Respondent also determined an addition to tax under section 6654 for failure to pay estimated income tax for the taxable years 1982 and 1983. The imposition of the section 6654 addition to tax is mandatory unless one of the statutory exceptions applies. Section 6654; Grosshandler v. Commissioner,75 T.C. 1">75 T.C. 1, 20 (1980). Petitioner did not file estimated tax payments*209 for 1982 or 1983 and some of petitioner's employers did not withhold any income tax from his wages. 5 Petitioner has not shown that one of the exceptions provided for in section 6654(d) applies. We sustain respondent's determination of the additions to tax under section 6654.

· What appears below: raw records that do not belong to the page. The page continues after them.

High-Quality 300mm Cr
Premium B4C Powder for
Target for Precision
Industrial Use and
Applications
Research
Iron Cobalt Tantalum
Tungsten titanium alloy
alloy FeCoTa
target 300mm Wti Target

Respondent also determined that petitioner is liable for additions to tax under section 6661(a) for substantial understatement of tax liability in the taxable years 1982 and 1983. 6Section 6661(a) provides that in the event of a substantial understatement of income tax for any taxable year, there should be added to the tax an amount equal to 25 percent of any underpayment attributable to such understatement. 7Pallottini v. Commissioner, 90 T.C. (March 30, 1988). Section 6661(b) states that a "substantial understatement" exists if the amount of the understatement of income tax for the year exceeds the greater of (1) 10 percent of the tax required to be shown on the return, *210 or (2) $ 5,000. The deficiencies for 1982 and 1983 exceed $ 5,000, which is the greater of the two test amounts. Petitioner had a substantial understatement of income tax for 1982 and 1983 and is liable for additions to tax under section 6661(a).

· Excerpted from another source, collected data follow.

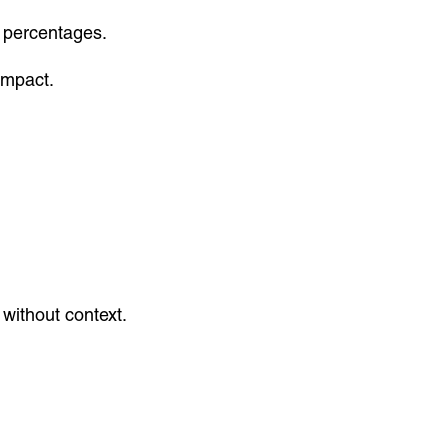
 percentages.
impact.
 without context.
.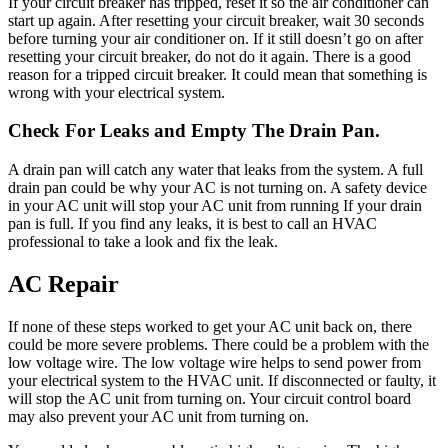
If your circuit breaker has tripped, reset it so the air conditioner can
start up again. After resetting your circuit breaker, wait 30 seconds
before turning your air conditioner on. If it still doesn’t go on after
resetting your circuit breaker, do not do it again. There is a good
reason for a tripped circuit breaker. It could mean that something is
wrong with your electrical system.
Check For Leaks and Empty The Drain Pan.
A drain pan will catch any water that leaks from the system. A full
drain pan could be why your AC is not turning on. A safety device
in your AC unit will stop your AC unit from running If your drain
pan is full. If you find any leaks, it is best to call an HVAC
professional to take a look and fix the leak.
AC Repair
If none of these steps worked to get your AC unit back on, there
could be more severe problems. There could be a problem with the
low voltage wire. The low voltage wire helps to send power from
your electrical system to the HVAC unit. If disconnected or faulty, it
will stop the AC unit from turning on. Your circuit control board
may also prevent your AC unit from turning on.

Decision will be entered for the respondent.
Footnotes
1. All section references are to the Internal Revenue Code of 1954, as amended and as in effect during the years in issue, and all rule references are to the Tax Court Rules of Practice and Procedure. ↩
*. 50 percent of the interest due on $ 5,166.00
** 50 percent of the interest due on $ 5,081.00 ↩
2. Petitioner received wages of $ 22,833.43 in 1982 and $ 24,328.17 in 1983. Petitioner also received unemployment compensation in 1982 and interest income in 1982 and 1983 and he concedes that these latter amounts are taxable income to him. ↩
3. Section 44A↩ was redesignated as section 21(a) by Pub. L. 98-369, 98 Stat. 826, effective for years beginning after December 31, 1983.

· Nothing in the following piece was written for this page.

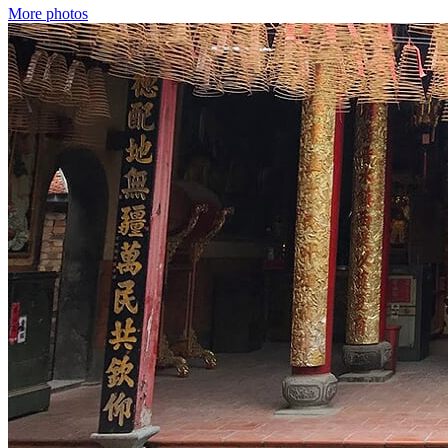
More photos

4. Section 6651(a)(1)↩ provides that in case of failure to file a return on the date prescribed therefor, unless it is shown that such failure is due to reasonable cause and not due to willful neglect, there shall be added to the amount required to be shown as tax on such return five percent of the amount of such tax if the failure is not for more than one month, with an additional five percent for each additional month or fraction thereof during which such failure continues, not exceeding 25 percent in the aggregate.
5. Petitioner earned over $ 22,000 in wages in 1982 and only $ 358.17 in Federal income tax was withheld by his employer. ↩
6. By amended answer, respondent claimed an increase in the rate by which the section 6661↩ additions to tax are computed from 10 percent, as set forth in the statutory notice of deficiency, to 25 percent.
7. Section 8002 of the Omnibus Budget Reconciliation Act of 1986, Pub. L. 99-509, 100 Stat. 1951, increases the section 6661↩ addition to tax to 25 percent. This increased percentage is effective for additions to tax assessed after October 21, 1986.